Christopher Hitchens said towards the end of his autobiography that the tragedy of this life is that we have so many more desires than opportunities. Wherever we are, whatever we do, we can’t help but miss out on something. Worse than this is the possibility that life is what happens when you are waiting for life to begin. As Mariella Frostup counselled a lost young woman over the weekend: ‘You shrug off the more than 20 years that have already passed and mutter about getting to grips with things before you are 30. That will be a third of your life you’ve relegated to a practice run!’
These days I try to get as much as possible every single day. I work, write, go to cultural stuff, take long walks, go for runs, socialise and still fall into bed cursing myself for not doing enough. I’ve lived a little, sure, I’ve danced in fields and quarries, flown to Europe, drank at the Groucho. But like all of us I’ve failed to step up on more than one occasion. I had a neurosis where I kept thinking I was out of the moment even while inside the moment, and couldn’t stop looking at myself from the outside. I’ve turned down interesting propositions, slept through sunshine.
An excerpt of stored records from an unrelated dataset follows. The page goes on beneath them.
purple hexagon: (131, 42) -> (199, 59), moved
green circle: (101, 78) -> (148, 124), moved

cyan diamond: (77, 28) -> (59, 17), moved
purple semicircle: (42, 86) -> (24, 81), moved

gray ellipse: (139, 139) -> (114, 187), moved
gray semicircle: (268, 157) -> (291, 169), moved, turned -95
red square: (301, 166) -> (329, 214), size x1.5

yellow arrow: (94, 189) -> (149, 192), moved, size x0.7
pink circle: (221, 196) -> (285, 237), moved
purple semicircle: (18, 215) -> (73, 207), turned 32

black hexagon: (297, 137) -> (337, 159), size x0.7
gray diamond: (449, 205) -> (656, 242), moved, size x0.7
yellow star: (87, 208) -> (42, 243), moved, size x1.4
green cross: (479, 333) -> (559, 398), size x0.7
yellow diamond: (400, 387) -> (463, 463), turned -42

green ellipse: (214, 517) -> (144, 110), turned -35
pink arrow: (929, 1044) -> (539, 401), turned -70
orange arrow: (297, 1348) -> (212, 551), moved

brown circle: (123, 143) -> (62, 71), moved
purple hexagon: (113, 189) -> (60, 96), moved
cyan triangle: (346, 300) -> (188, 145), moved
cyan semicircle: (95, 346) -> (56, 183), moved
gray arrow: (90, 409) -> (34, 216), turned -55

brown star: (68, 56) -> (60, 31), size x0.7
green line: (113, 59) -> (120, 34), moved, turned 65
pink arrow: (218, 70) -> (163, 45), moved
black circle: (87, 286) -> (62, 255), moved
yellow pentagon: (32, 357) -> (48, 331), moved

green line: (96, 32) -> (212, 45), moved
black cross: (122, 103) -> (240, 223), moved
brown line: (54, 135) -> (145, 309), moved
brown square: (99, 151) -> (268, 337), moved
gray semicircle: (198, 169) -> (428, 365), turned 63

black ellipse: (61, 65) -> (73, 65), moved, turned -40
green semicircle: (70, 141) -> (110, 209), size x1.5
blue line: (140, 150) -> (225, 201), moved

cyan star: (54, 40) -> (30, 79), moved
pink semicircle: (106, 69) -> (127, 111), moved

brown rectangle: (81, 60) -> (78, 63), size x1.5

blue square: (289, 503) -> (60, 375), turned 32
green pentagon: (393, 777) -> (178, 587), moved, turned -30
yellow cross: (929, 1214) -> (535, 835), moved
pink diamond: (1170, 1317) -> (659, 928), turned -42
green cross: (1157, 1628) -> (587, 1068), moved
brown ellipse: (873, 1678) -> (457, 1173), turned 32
I have stayed in when I should have gone out.
The compensatory ultra high-functioning workaholic approach has its problems too, I know – it’s a sure way of having a heart attack before you hit forty. There’s no time, you might not get to do everything you were curious about, you might not even get to read everything you wanted to read. A byproduct of this is that other people’s lives are even more of a mystery to me. I’m completely baffled by people who commit to jobs they dislike and spend every evening in front of the box. I’m sure these guys know something I don’t, but come on, why turn your face against the night?
Of course this is all a bit middle class and ‘first world problems’. Through most of history most people haven’t had the luxuries of this pointless contemplation. And even in this country in 2013 there is still so much suffering and struggle and darkness. So does it matter that I haven’t yet got round to reading Gibbon on the decline of Rome?
Congratulations on reaching the end of what must be the most silly and pointless blog post on here to date.